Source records
════════════════

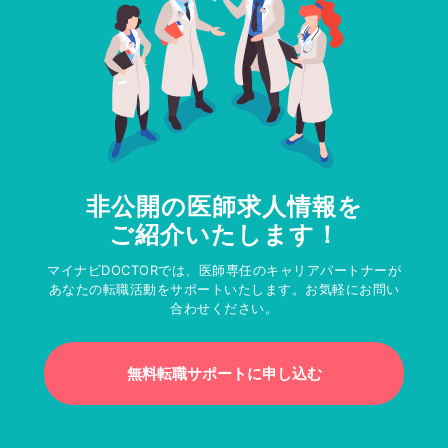
非公開の医師求人情報を
ご紹介いたします！
マイナビDOCTORでは、医師専任のキャリアパートナーが
あなたの転職活動をサポートいたします。お気軽にお問い
合わせください。
無料転職サポートに申し込む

════════════════

• WHAT YOU ARE ASKED TO DO: Would you please output each record exactly, leaving the images out?

• SOLUTION FOR THIS TASK:
非公開の医師求人情報を
ご紹介いたします！
マイナビDOCTORでは、医師専任のキャリアパートナーが
あなたの転職活動をサポートいたします。お気軽にお問い
合わせください。
無料転職サポートに申し込む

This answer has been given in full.